> _Problem to solve_
Word for word, write out all the entries below, omitting every picture.

(Task data Opens)

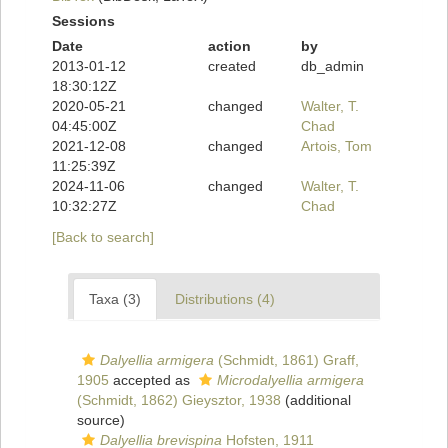
Sessions
Date
action
by
2013-01-12
created
db_admin
18:30:12Z
2020-05-21
changed
Walter, T.
04:45:00Z
Chad
2021-12-08
changed
Artois, Tom
11:25:39Z
2024-11-06
changed
Walter, T.
10:32:27Z
Chad
[Back to search]
Taxa (3)
Distributions (4)
Dalyellia armigera
(Schmidt, 1861) Graff,
1905
accepted as
Microdalyellia armigera
(Schmidt, 1862) Gieysztor, 1938
(additional
source)
Dalyellia brevispina
Hofsten, 1911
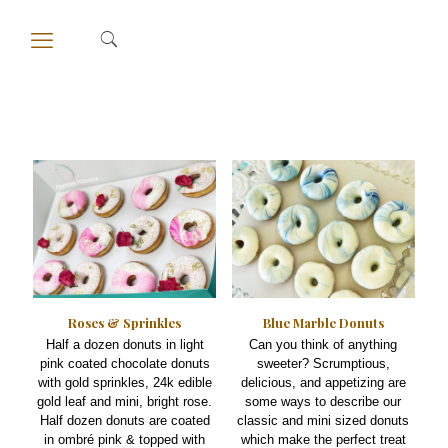
Roses & Sprinkles
Blue Marble Donuts
Half a dozen donuts in light
Can you think of anything
pink coated chocolate donuts
sweeter? Scrumptious,
with gold sprinkles, 24k edible
delicious, and appetizing are
gold leaf and mini, bright rose.
some ways to describe our
Half dozen donuts are coated
classic and mini sized donuts
in ombré pink & topped with
which make the perfect treat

(Task data Closes)

> _Worked solution_
Sessions
Date
action
by
2013-01-12
created
db_admin
18:30:12Z
2020-05-21
changed
Walter, T.
04:45:00Z
Chad
2021-12-08
changed
Artois, Tom
11:25:39Z
2024-11-06
changed
Walter, T.
10:32:27Z
Chad
[Back to search]
Taxa (3)
Distributions (4)
Dalyellia armigera
(Schmidt, 1861) Graff,
1905
accepted as
Microdalyellia armigera
(Schmidt, 1862) Gieysztor, 1938
(additional
source)
Dalyellia brevispina
Hofsten, 1911
Roses & Sprinkles
Blue Marble Donuts
Half a dozen donuts in light
Can you think of anything
pink coated chocolate donuts
sweeter? Scrumptious,
with gold sprinkles, 24k edible
delicious, and appetizing are
gold leaf and mini, bright rose.
some ways to describe our
Half dozen donuts are coated
classic and mini sized donuts
in ombré pink & topped with
which make the perfect treat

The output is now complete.